Various forms of chronic hepatic disease can cause hepatic stellate cell (HSC) activation and induce liver fibrosis, an early step in the progression of liver cirrhosis, which can eventually develop into hepatocellular carcinoma. Notably, these types of hepatic disease are considered a major global health concern (1). Liver fibrosis is a common pathological process, which can eventually lead to liver failure (2). Liver fibrosis is defined as the remodeling and excessive deposition of extracellular matrix (ECM) proteins in the liver (3). The activation of HSC is an important event in the process of liver fibrosis (4). Activated HSCs are commonly regarded as major producers of fibrotic ECM proteins (5), which include collagen type I and fibronectin. Transforming growth factor β1 (TGFβ1) is known as the strongest effector in liver fibrosis, which acts as a major pro-fibrotic cytokine, promoting fibroblast recruitment, proliferation and differentiation into ECM-producing myofibroblasts (6). There are several known signaling pathways involved in the progression of liver fibrosis. TGFβ1 induces liver fibrosis through Smad-dependent and Smad-independent pathways (7), which includes the TGFβ1/ERK1/2 signaling pathway (8). The ERK1/2 pathway has been reported to be important in HSC proliferation and activation via crosstalk with other signaling pathways (9). Notably, a previous study indicated that inhibition of the ERK1/2 signaling pathway enhanced liver fibrosis in rats (10). In addition, it has been demonstrated that the progression of liver fibrosis is reversible (11–14). There are several therapeutic agents, including Orlistat, Metformin and Candesartan, typically used for anti-fibrotic therapy (15,16). However, the major limitation is the lack of effective treatment strategies for liver fibrosis (17,18). Therefore, novel and effective therapeutic targets are required for the treatment of liver fibrosis.

Puerarin is a Chinese herb, which is known to possess several physiological activities, including anti-oxidative and anti-inflammatory activity (19,20). Puerarin has been widely used in the treatment of various diseases, including ischemic stroke (21), renal fibrosis (22), myocardial ischemia and hypertension (23). In addition, puerarin is also considered to have a therapeutic effect in liver fibrosis. Previous studies have demonstrated that puerarin can attenuate liver fibrosis by regulating the expression of TGFβ1 and inhibiting tumor necrosis factor-α (TNF-α)/nuclear factor κB subunit 1 (NF-κB) (24), phosphatidylinositol-4,5-bisphosphate 3-kinase (PI3K)/Akt (25) and TGFβ1/Smad (26) signaling pathways. However, whether puerarin reduces liver fibrosis via the ERK1/2 signaling pathway to inhibit the activation of HSCs and excessive collagen deposition in liver fibrosis remains unknown.

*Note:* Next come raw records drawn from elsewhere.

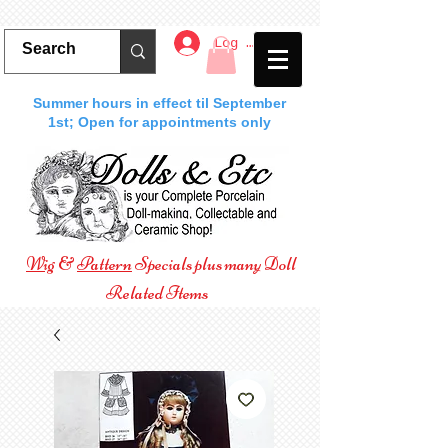
Log In
Summer hours in effect til September
1st; Open for appointments only
Wig
&
Pattern
Specials plus many Doll
Related Items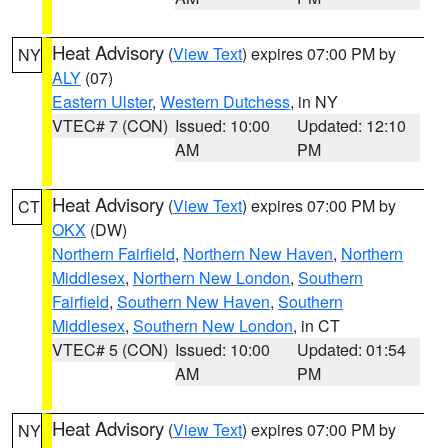
Heat Advisory
(
View Text
) expires 07:00 PM by
NY
ALY
(07)
Eastern Ulster
,
Western Dutchess
, in NY
VTEC# 7 (CON)
Issued: 10:00
Updated: 12:10
AM
PM
Heat Advisory
(
View Text
) expires 07:00 PM by
CT
OKX
(DW)
Northern Fairfield
,
Northern New Haven
,
Northern
Middlesex
,
Northern New London
,
Southern
Fairfield
,
Southern New Haven
,
Southern
Middlesex
,
Southern New London
, in CT
VTEC# 5 (CON)
Issued: 10:00
Updated: 01:54
AM
PM
Heat Advisory
(
View Text
) expires 07:00 PM by
NY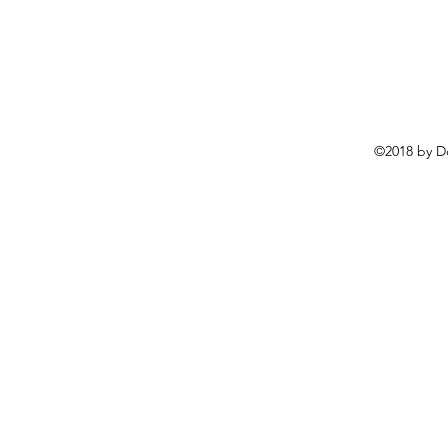
©2018 by D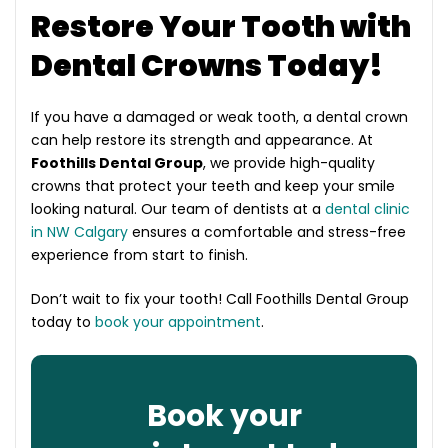
Restore Your Tooth with
Dental Crowns Today!
If you have a damaged or weak tooth, a dental crown
can help restore its strength and appearance. At
Foothills Dental Group
, we provide high-quality
crowns that protect your teeth and keep your smile
looking natural. Our team of dentists at a
dental clinic
in NW Calgary
ensures a comfortable and stress-free
experience from start to finish.
Don’t wait to fix your tooth! Call Foothills Dental Group
today to
book your appointment
.
Book your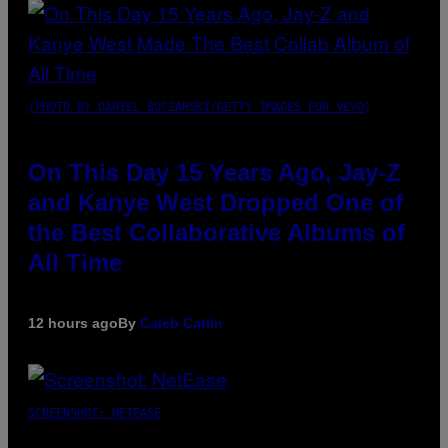
(PHOTO BY DANIEL BOCZARSKI/GETTY IMAGES FOR VEVO)
On This Day 15 Years Ago, Jay-Z
and Kanye West Dropped One of
the Best Collaborative Albums of
All Time
12 hours ago
By
Caleb Catlin
SCREENSHOT: NETEASE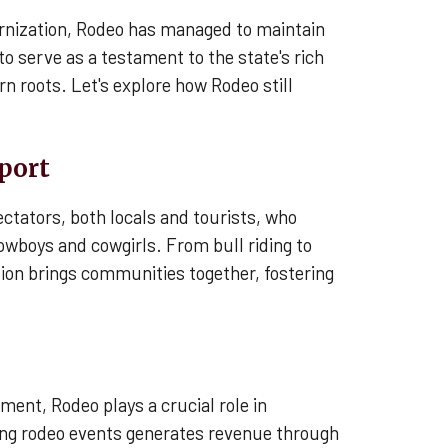
rnization, Rodeo has managed to maintain
to serve as a testament to the state's rich
rn roots. Let's explore how Rodeo still
Sport
ctators, both locals and tourists, who
cowboys and cowgirls. From bull riding to
ition brings communities together, fostering
ment, Rodeo plays a crucial role in
ng rodeo events generates revenue through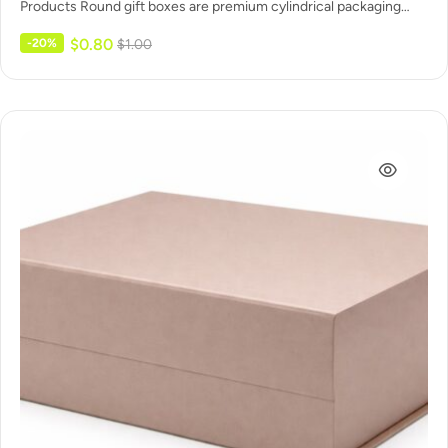
Products Round gift boxes are premium cylindrical packaging
made for…
$
0.80
-20%
$
1.00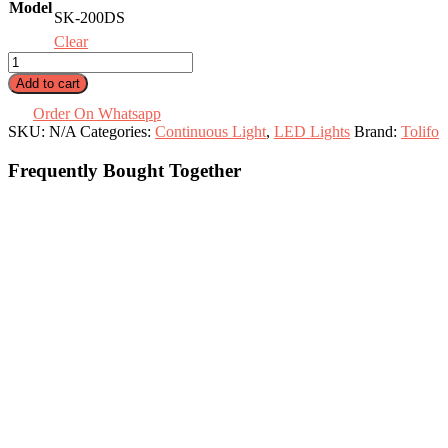
Model
91.000 .د.ب
SK-200DS
Clear
200W
Portable
Add to cart
LED
Light
Order On Whatsapp
SK-
SKU:
N/A
Categories:
Continuous Light
,
LED Lights
Brand:
Tolifo
200DS
/
Frequently Bought Together
SK-
200DB
quantity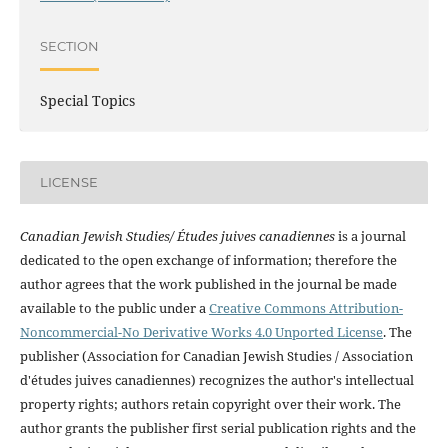
SECTION
Special Topics
LICENSE
Canadian Jewish Studies/ Études juives canadiennes
is a journal
dedicated to the open exchange of information; therefore the
author agrees that the work published in the journal be made
available to the public under a
Creative Commons Attribution-
Noncommercial-No Derivative Works 4.0 Unported License
. The
publisher (Association for Canadian Jewish Studies / Association
d'études juives canadiennes) recognizes the author's intellectual
property rights; authors retain copyright over their work. The
author grants the publisher first serial publication rights and the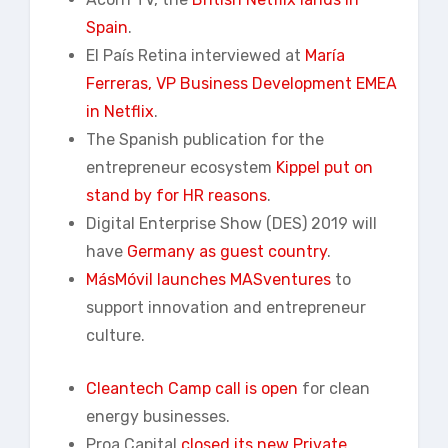
Spain
.
El País Retina interviewed at
María
Ferreras, VP Business Development EMEA
in Netflix
.
The Spanish publication for the
entrepreneur ecosystem
Kippel put on
stand by for HR reasons
.
Digital Enterprise Show (DES) 2019 will
have
Germany as guest country
.
MásMóvil launches MASventures
to
support innovation and entrepreneur
culture.
Cleantech Camp call is open
for clean
energy businesses.
Proa Capital
closed its new Private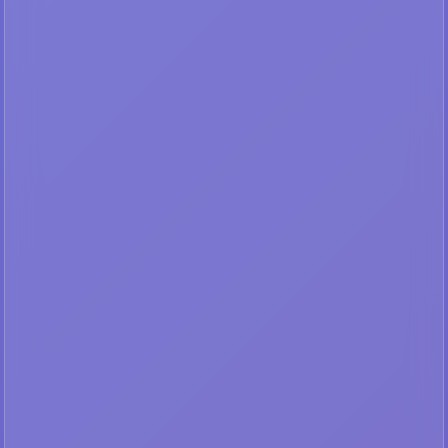
Your IP:
216.73.216.111
Not in authorized range
🔑
LOGIN & SUBSCRIBE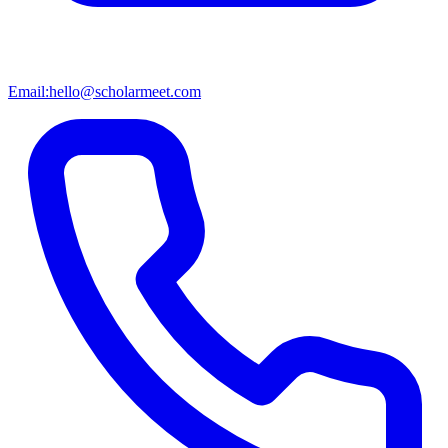
Email:
hello@scholarmeet.com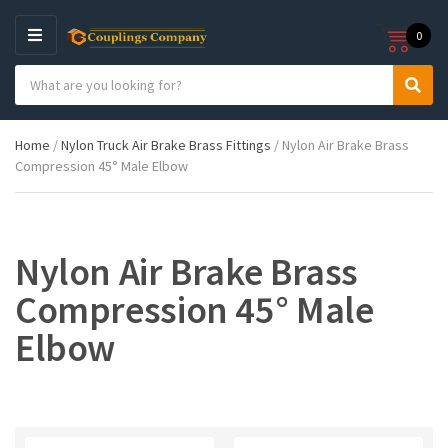
0
M
E
S
N
C
S
e
U
a
e
a
t
a
r
Home
/
Nylon Truck Air Brake Brass Fittings
/ Nylon Air Brake Brass
e
r
c
Compression 45° Male Elbow
g
c
h
o
h
p
r
r
y
o
n
d
Nylon Air Brake Brass
a
u
m
c
Compression 45° Male
e
t
s
Elbow
: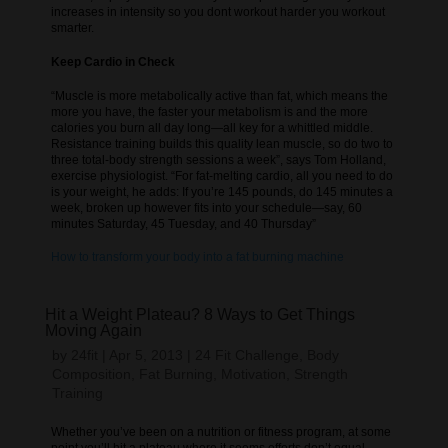
increases in intensity so you dont workout harder you workout
smarter.
Keep Cardio in Check
“Muscle is more metabolically active than fat, which means the
more you have, the faster your metabolism is and the more
calories you burn all day long—all key for a whittled middle.
Resistance training builds this quality lean muscle, so do two to
three total-body strength sessions a week”, says Tom Holland,
exercise physiologist. “For fat-melting cardio, all you need to do
is your weight, he adds: If you’re 145 pounds, do 145 minutes a
week, broken up however fits into your schedule—say, 60
minutes Saturday, 45 Tuesday, and 40 Thursday”
How to transform your body into a fat burning machine
Hit a Weight Plateau? 8 Ways to Get Things
Moving Again
by
24fit
|
Apr 5, 2013
|
24 Fit Challenge
,
Body
Composition
,
Fat Burning
,
Motivation
,
Strength
Training
Whether you’ve been on a nutrition or fitness program, at some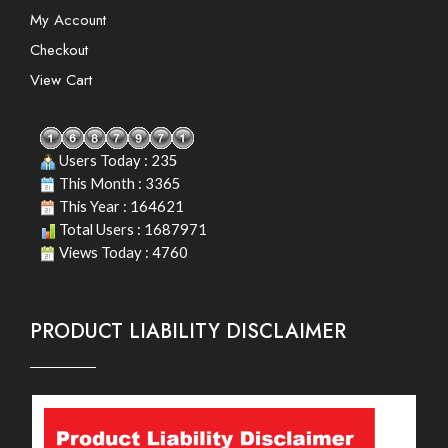
My Account
Checkout
View Cart
Users Today : 235
This Month : 3365
This Year : 164621
Total Users : 1687971
Views Today : 4760
PRODUCT LIABILITY DISCLAIMER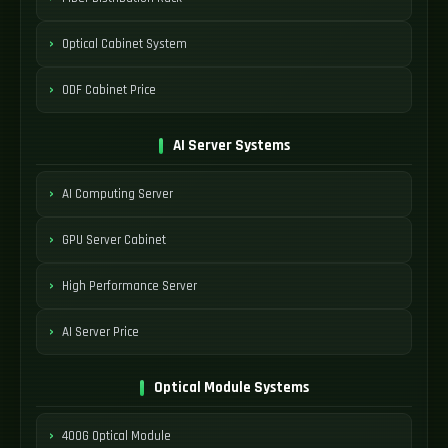
Optical Cabinet System
ODF Cabinet Price
AI Server Systems
AI Computing Server
GPU Server Cabinet
High Performance Server
AI Server Price
Optical Module Systems
400G Optical Module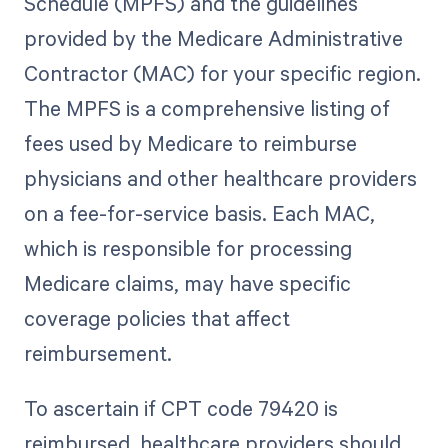
Schedule (MPFS) and the guidelines
provided by the Medicare Administrative
Contractor (MAC) for your specific region.
The MPFS is a comprehensive listing of
fees used by Medicare to reimburse
physicians and other healthcare providers
on a fee-for-service basis. Each MAC,
which is responsible for processing
Medicare claims, may have specific
coverage policies that affect
reimbursement.
To ascertain if CPT code 79420 is
reimbursed, healthcare providers should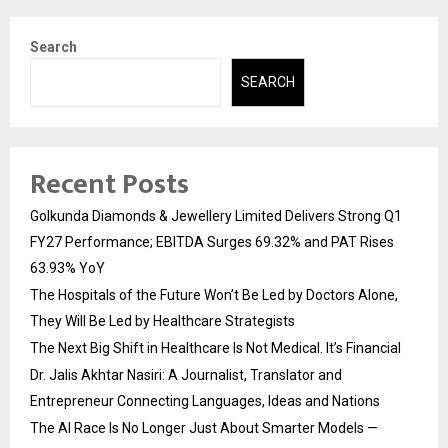
Search
SEARCH
Recent Posts
Golkunda Diamonds & Jewellery Limited Delivers Strong Q1
FY27 Performance; EBITDA Surges 69.32% and PAT Rises
63.93% YoY
The Hospitals of the Future Won’t Be Led by Doctors Alone,
They Will Be Led by Healthcare Strategists
The Next Big Shift in Healthcare Is Not Medical. It’s Financial
Dr. Jalis Akhtar Nasiri: A Journalist, Translator and
Entrepreneur Connecting Languages, Ideas and Nations
The AI Race Is No Longer Just About Smarter Models —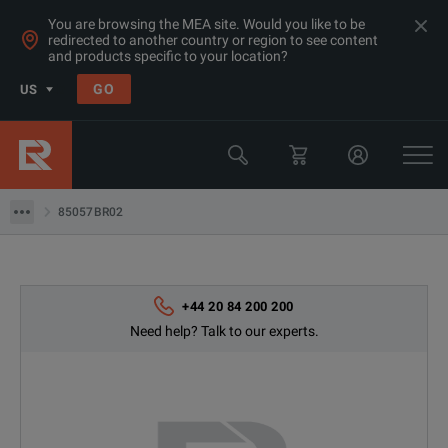
You are browsing the MEA site. Would you like to be
redirected to another country or region to see content
Products
and products specific to your location?
RF & Microwave Network Analysers
GO
US
Calibration Kits
Keysight Technologies
85057BR02
85057BR02
+44 20 84 200 200
Need help? Talk to our experts.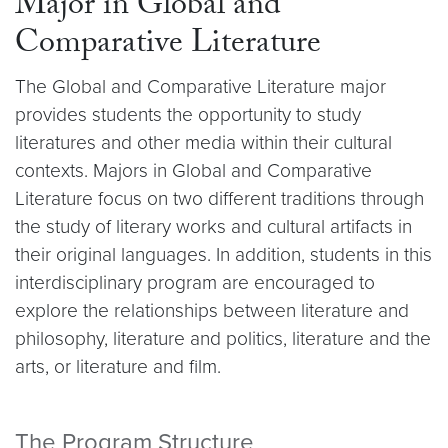
Major in Global and
Comparative Literature
The Global and Comparative Literature major
provides students the opportunity to study
literatures and other media within their cultural
contexts. Majors in Global and Comparative
Literature focus on two different traditions through
the study of literary works and cultural artifacts in
their original languages. In addition, students in this
interdisciplinary program are encouraged to
explore the relationships between literature and
philosophy, literature and politics, literature and the
arts, or literature and film.
The Program Structure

Thioacetamide (TAA) is a thiono-sulfur containing compound, which is widely used to induce liver fibrosis in rats to investigate the underlying mechanisms and therapeutic effects of potential anti-fibrotic drugs (27). Therefore, the aim of the current study was to examine the anti-fibrotic efficacy and underlying mechanism of puerarin in TAA-induced liver fibrosis in rats. In addition, changes to the relative protein expression levels of TGFβ1, α-smooth muscle actin (α-SMA), collagen type I, fibronectin, p-ERK1/2 and ERK1/2 were analyzed.

Materials and methods

Experimental animals and treatments

A total of 36 male Sprague-Dawley rats (age, 6–8 weeks; weight, 180~200 g) were obtained from Shanxi Medical University Laboratory Animal Center (Taiyuan, China) and used to establish the liver fibrosis in vivo model by intraperitoneal injection of 200 mg/kg thioacetamide (TAA: Sigma-Aldrich; Merck KGaA). Rats were housed in an environmentally controlled breeding room (12-h dark/light cycle; temperature, 25±1°C; humidity, 55±5%) and fed rodent laboratory chow and sterile water. Rats were randomly divided into three groups: Control, TAA and puerarin/TAA group. Rats in the control group received the same dose of PBS once daily (n=12). Rats in the TAA group were injected with 200 mg/kg TAA three times/week for 8 weeks (n=12). Rats in the puerarin/TAA group were injected with TAA like those in the TAA group, but they also received a daily dose of 0.1 ml/10 g puerarin during week 5 at the same time as TAA administration (n=12). All rats were anesthetized by intraperitoneal injection of chloral hydrate (400 mg/kg) and sacrificed at week 8. Liver tissues were harvested and stored at −80°C for further analysis. All animal experiment protocols used in the present study followed internationally accepted principles and were approved by The Institutional Animal Care and Use Committee of Shanxi Medical University (Taiyuan, China).

Immunohistochemistry

Liver tissue was fixed in 10% neutral buffered formalin for one week at 25–27°C, dehydrated in a 70–100% gradient of ethyl alcohol, washed in xylene and embedded in paraffin. Paraffin-embedded liver tissue samples were cut into 4–5 µm thick sections. For general histology, tissue sections were subsequently stained with hematoxylin for 5 min at room temperature followed by eosin staining for 5 min at room temperature. Morphological changes were observed via Van Gieson's (VG) staining for 2 min at room temperature. Pathological changes were observed under a light microscope (magnification, ×200). Collagen content was analyzed using the Image-Pro Plus analysis software (version 6.0; Media Cybernetics, Inc., Rockville, MD, USA).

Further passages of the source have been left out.